Введение к работе
Актуальность проблемы. Выяснение молекулярных механизмов регуляции пролиферации клеток является одной из основных задач современной биологии, которая имеет не только теоретическое, но и практическое значение: исследования в этой области открывают возможности для создания средств подавления злокачественного роста, также как и средств стимуляции регенерации тканей. Пролифера-тивное действие ряда гормонов и других внеклеточных сигналов (включая факторы роста, цитокины, интерлейкины, антигены и т.д.) обеспечивается их взаимодействием со специфическими рецепторными белками, находящимися на поверхности плазматических мембран клеток-мишеней. Эти рецепторы имеют по крайней мере две функции - связывание агониста с высокой аффинностью и инициацию процесса проведения сигнала путем образования вторичных посредников внутри клеток: сАМР, Са2*, диацилглицерина и др. Активирующиеся вследствие этого различные протеинкиназы служат передаточным звеном между образованием вторичных посредников и активацией синтеза ДНК, распространяя таким образом сигнал от внешней мембраны до клеточного ядра. Наличие каталитических каскадов внутриклеточных посредников позволяет многократно усиливать внеклеточный сигнал, так что определенный клеточный ответ достигается при действии наномолярных (и менее) концентраций сигнальных веществ.

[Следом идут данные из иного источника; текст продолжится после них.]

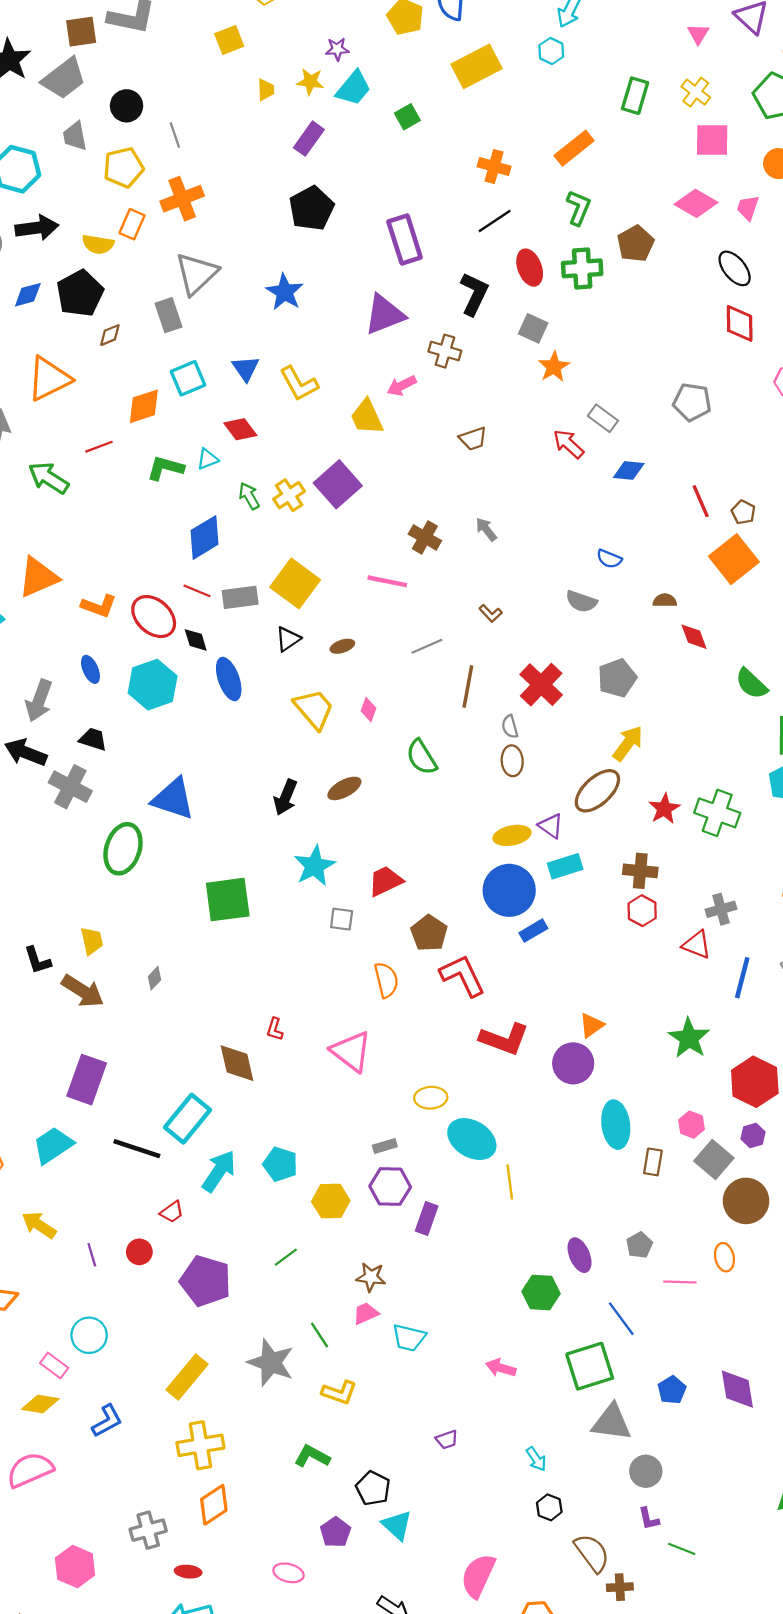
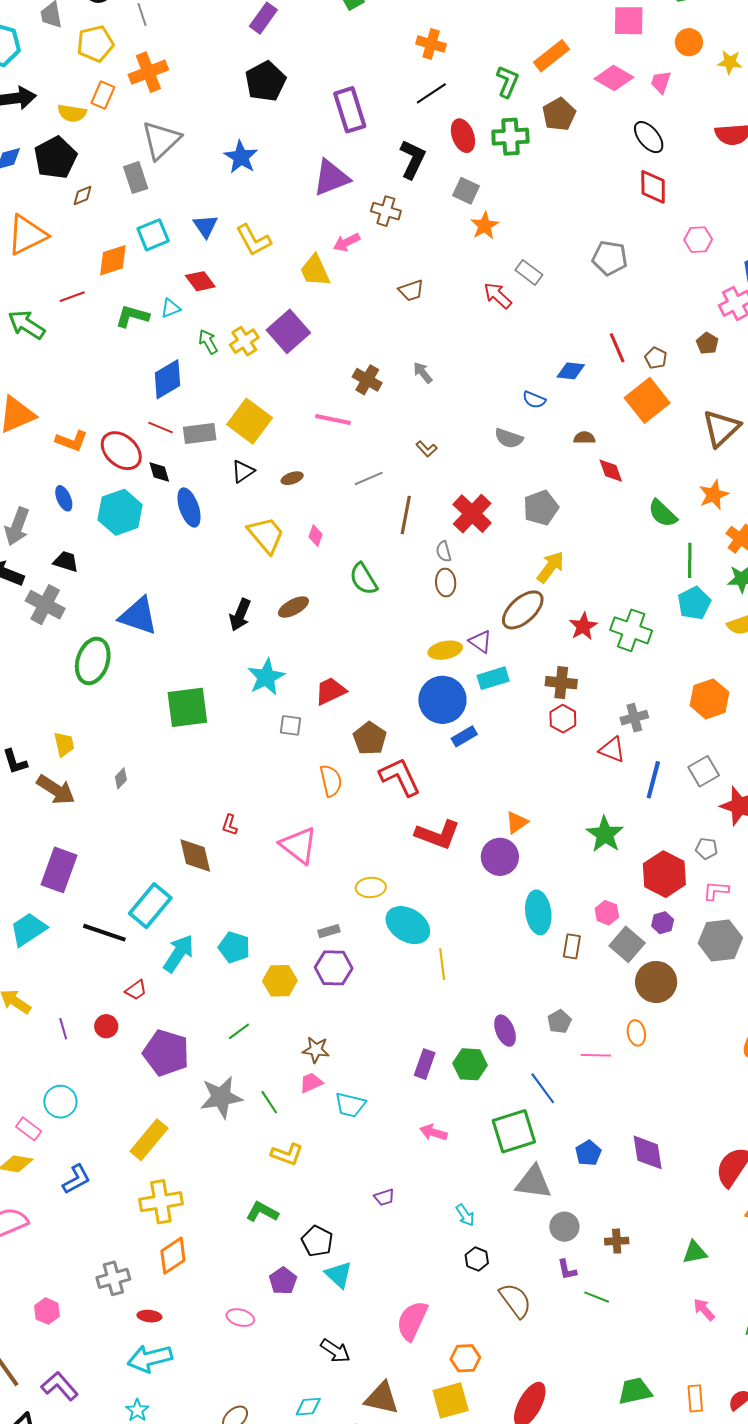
orange rectangle: (574, 148) -> (552, 56), moved
blue diamond: (629, 471) -> (571, 371), moved
purple rectangle: (427, 1218) -> (425, 1064), moved
gray star: (271, 1363) -> (221, 1097), moved, turned -30
pink hexagon: (75, 1566) -> (47, 1311), size x0.7
brown cross: (620, 1587) -> (617, 1241), moved

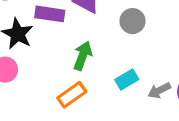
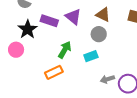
cyan rectangle: (127, 79) -> (91, 56), moved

В свете вышесказанного большой интерес представляет изучение механизма пролиферативного действия стероидного гормона эстрадиола на клетки-мишени, имеющее как теоретическое, так и практическое значение в силу существования большого числа видов злокачественных новообразований, рост которых регулируется эстрадиолом. Открытие субпопуляции мембранных рецепторов эстрадиола (помимо "классических" цитозольных, выступающих в комплексе с гормоном как транскрипционный фактор) явилось новым этапом в понимании механизма его воздействия на клетки, однако данных о том, насколько "негеномные"эффекты эстрадиола вовлечены в общий пролиферативный ответ клетки на гормон, довольно мало.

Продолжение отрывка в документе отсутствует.